I'm struggling with the following problem:
Let $Z_1, Z_2, Z_3$ be independent, identically distributed standard normal random variables. Show that $$\frac{1}{3}((Z_1 - Z_2)^2 + (Z_2 - Z_3)^2 + (Z_3 - Z_1)^2) \sim \chi_2^2.$$
Now, considering for example $Z_1 - Z_2$, I see that it is a normal random variable with mean $0$ and variance $2$, and so $\frac{1}{\sqrt{2}}(Z_1-Z_2)$ is a standard normal random variable.
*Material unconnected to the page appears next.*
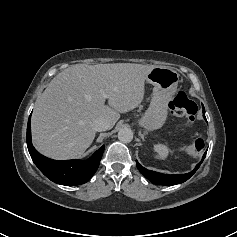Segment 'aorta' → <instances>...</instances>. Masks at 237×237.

Thus, $\frac{1}{2}(Z_1-Z_2)^2$ is a $\chi_1^2$ random variable, and of course the same holds for $\frac{1}{2}(Z_2 - Z_3)^2$ and $\frac{1}{2}(Z_3 - Z_1)^2$. I don't see how to continue from there, though.
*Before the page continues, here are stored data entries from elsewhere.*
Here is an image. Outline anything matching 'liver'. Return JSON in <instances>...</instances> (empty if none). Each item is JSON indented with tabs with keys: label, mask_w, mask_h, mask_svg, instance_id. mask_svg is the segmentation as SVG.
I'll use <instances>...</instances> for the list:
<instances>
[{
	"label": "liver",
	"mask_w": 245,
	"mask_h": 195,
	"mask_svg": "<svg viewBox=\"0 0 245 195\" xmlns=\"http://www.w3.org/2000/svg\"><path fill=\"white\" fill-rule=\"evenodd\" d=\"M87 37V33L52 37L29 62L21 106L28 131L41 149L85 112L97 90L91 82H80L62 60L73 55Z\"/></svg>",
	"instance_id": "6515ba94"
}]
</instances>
Hint: write the sum as a quadratic form with $z'=(z_1,z_2,z_3)$ and your sum is $Q=z'A z$. It follows that A is a matrix of the form $\left[ \begin{array}{ccc} \dfrac{2}{3} & \dfrac{-1}{3} & \dfrac{-1}{3} \\ \dfrac{-1}{3} & \dfrac{2}{3} & \dfrac{-1}{3} \\ \dfrac{-1}{3} & \dfrac{-1}{3} & \dfrac{2}{3} \end{array} \right]$
A has a one zero eigenvalue and two unitary eigenvalues and from here you mimic the proof of the Cochran's theorem for the sum squares of demeaned standard normals.